Maurice and Clem sit down in the lounge. Clem is wiped out by the day's efforts. He still feels like a charlatan and a fraud and he half expects David to be at best disappointed, at worst blazingly angry. But then, he's done the best he can, he can do no better than that. Outside the sun is setting and Clem is wondering what to do next. He...he might stop another night. Maybe he'll pay for that out of his own pocket. Maurice is happy for Clem to stay, and at "50% price for you sir." Cool.

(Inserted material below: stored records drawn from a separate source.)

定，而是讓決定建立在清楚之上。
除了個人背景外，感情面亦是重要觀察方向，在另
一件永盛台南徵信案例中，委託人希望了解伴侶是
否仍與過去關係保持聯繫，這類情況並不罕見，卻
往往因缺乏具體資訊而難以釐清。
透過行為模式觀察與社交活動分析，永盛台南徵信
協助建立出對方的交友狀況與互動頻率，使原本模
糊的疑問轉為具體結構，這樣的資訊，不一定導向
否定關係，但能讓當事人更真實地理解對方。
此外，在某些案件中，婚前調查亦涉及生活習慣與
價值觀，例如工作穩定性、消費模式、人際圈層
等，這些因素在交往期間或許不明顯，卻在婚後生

Back in his room Clem flops onto the bed. No restaurants, no bars, just a ham sandwich from Maurice and a cigarette from Maurice's son who is returning to college soon. Oh my, have I pulled it off? Am I going to look stupid? Will I even get paid? Shit, I hope so, I've spent a couple of hundred quid already on flights, hotels, restaurants and drinks. Shit. He's so tired the fear subsides into sleep.

The next morning Maurice smiles at him a little too warmly. Oh dear, now Maurice knows Maurice is trying just a little too hard. The breakfast buffet is that extra bit bigger. Clem was in bed before 9 last night, judging by the state of the room Maurice has been up cleaning all night. He didn't need to, the hotel is fine. Clem panics, oh dear, maybe my standards are not up to standard, maybe I've recommended this hotel and by David or anyone else's standards it's poor. Crap. He kicks himself for not researching more then kicks himself for kicking himself. Lets just get out of here.

Clem settles up with the credit card, Maurice tries to put 50 Euros of cash into Clem's hands as "A thank you." Clem firmly places the cash back on the table.
"No!" Maurice looks regretful "No, thank you. You've been most helpful." And with that Clem strides out the hotel, hitching the rucksack. Bribery? It's something Clem has never come across before. It makes him feel oddly important and also a little, well, dirty really.

Outside the skies are heavy but as yet it's not raining. What to do? Back to the airport and back to the UK, pick up where he left off? Safe in the land of his mother tongue, familiar culture and shops that open on Sunday? Stay in France and have a look around? There's no chance of work, well, none that he's aware of anyhow. If, if, oh please if David pays him that £500 would see him right for a good while. Mind you, how expensive is France?

What about her? Oh yeah, what about her anyhow? The last few days of work have been a most welcome distraction. Focused as he has been on David's report he's forgotten about the progress he'd made finding out about her. Damn yeah. He feels a little queasy each time he thinks about David's report then a little excited when he thinks about her, then curious, then cross, then horny, then sick again as he remembers the report. All the while he's just walking, nowhere in particular.